Problem:
Filter task. Return each line of the material that holds the string "başa".

##### Provided records #####

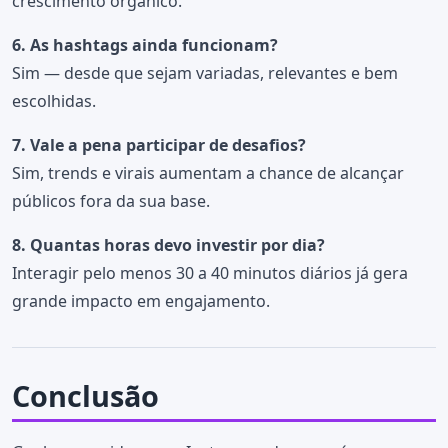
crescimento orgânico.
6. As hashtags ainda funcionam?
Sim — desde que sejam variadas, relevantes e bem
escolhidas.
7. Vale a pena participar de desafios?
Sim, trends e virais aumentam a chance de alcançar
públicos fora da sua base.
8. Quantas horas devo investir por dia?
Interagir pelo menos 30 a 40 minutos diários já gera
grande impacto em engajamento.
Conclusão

#####
##### Provided records #####

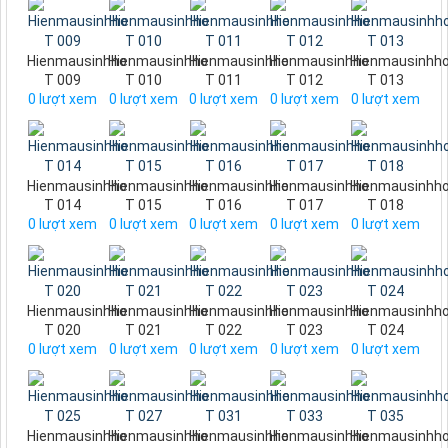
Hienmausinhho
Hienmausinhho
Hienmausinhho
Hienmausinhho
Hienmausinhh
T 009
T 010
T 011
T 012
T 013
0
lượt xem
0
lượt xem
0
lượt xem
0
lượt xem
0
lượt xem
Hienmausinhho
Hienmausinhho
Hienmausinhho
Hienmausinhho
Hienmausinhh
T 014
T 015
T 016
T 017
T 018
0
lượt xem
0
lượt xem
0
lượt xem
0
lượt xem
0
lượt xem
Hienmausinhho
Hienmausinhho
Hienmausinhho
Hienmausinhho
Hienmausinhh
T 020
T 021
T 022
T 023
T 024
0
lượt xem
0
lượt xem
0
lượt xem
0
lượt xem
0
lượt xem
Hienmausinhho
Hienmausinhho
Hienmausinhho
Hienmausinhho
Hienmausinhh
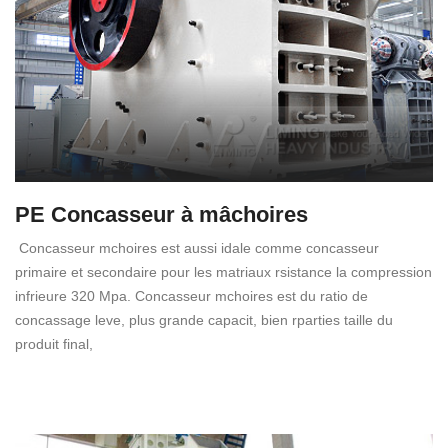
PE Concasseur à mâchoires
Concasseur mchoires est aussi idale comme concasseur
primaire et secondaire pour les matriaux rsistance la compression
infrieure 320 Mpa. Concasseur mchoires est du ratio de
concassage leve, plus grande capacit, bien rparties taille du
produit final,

#####
##### Provided records #####

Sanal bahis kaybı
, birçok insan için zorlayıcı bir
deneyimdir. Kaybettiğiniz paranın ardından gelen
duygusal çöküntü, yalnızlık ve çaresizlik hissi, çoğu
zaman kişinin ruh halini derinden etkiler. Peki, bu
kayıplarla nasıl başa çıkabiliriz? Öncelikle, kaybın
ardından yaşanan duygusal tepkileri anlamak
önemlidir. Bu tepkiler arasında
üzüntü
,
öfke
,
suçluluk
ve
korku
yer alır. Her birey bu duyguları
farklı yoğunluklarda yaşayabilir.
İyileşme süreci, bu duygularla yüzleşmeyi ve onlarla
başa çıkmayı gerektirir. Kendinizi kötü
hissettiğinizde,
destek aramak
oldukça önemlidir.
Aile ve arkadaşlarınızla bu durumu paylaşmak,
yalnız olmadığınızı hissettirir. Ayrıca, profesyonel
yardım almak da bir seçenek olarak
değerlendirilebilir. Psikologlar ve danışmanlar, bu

#####

Response:
kayıplarla nasıl başa çıkabiliriz? Öncelikle, kaybın
başa çıkmayı gerektirir. Kendinizi kötü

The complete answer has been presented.